China regulation could have 'far-reaching' impact on PE

MOFCOM’s draft version of a new foreign investment law aims to overhaul current regulation by removing current roadblocks and redefining foreign investors.

A new draft law released by China’s Ministry of Commerce (MOFCOM) is expected to facilitate foreign private equity investment in Chinese companies. The new law proposes removing the existing case-by-case approval process for every transaction conducted by a foreign investor. The relief would put foreign private equity firms on more equal footing with their domestic PRC competitors.

“The draft law, if passed, will have far-reaching effects on private equity industry,” said Peng Yu, a Hong-Kong-based lawyer for Ropes & Gray in an email to pfm.

The draft regulation removes the lengthy approval process for each investment and replaces it with a “negative list” of restricted industries. Foreign investments in sectors that are not identified on the “negative list” will be able to proceed with corporate registration in the same way as domestic PRC investors would. The list has not yet been published, but restricted or prohibited industries are likely to include internet, healthcare, education, infrastructure/energy, and financial institutions, according to Yu.

While the overhaul removes the upfront approval requirements for each single foreign investment, investors will have more comprehensive reporting requirements. Those include reporting on deal closings and after certain changes within an investment, as well as periodic reporting for investors whose operations in China exceed defined thresholds.

“Generally speaking, we do not expect this to be a major deterrent when foreign private equity funds formulate their investment strategy in China,” Yu noted.

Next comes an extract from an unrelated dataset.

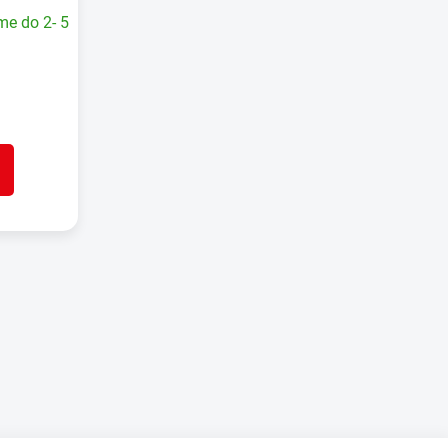
me do 2- 5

While the existing regime determines whether an investor is foreign based on the place of incorporation of the investing vehicle, the new regulation introduces the concept of “control.” If the investment is ultimately controlled by PRC nationals, it will not be regarded as a foreign investment and not subject to foreign investment restrictions.

Thus, investors may not need the controversial “variable interest entity” (a structure used to facilitate the offshore financing of PRC companies doing business in regulated sectors) in investments where PRC nationals maintain control, and foreign private equity investors will be able to hold equity in businesses rather than relying on contractual protection through VIE agreements.

Currently, there is no definite timetable for the draft law. As the law was issued by MOFCOM, a number of other PRC governmental agencies also involved in regulating foreign investments will still need to weigh in.

“After the agencies are able to form consensus views, the draft law will need to be reviewed at the State Council level and then submitted to National People’s Congress for formal process.  We do not expect this process to have an immediate result,” added Yu.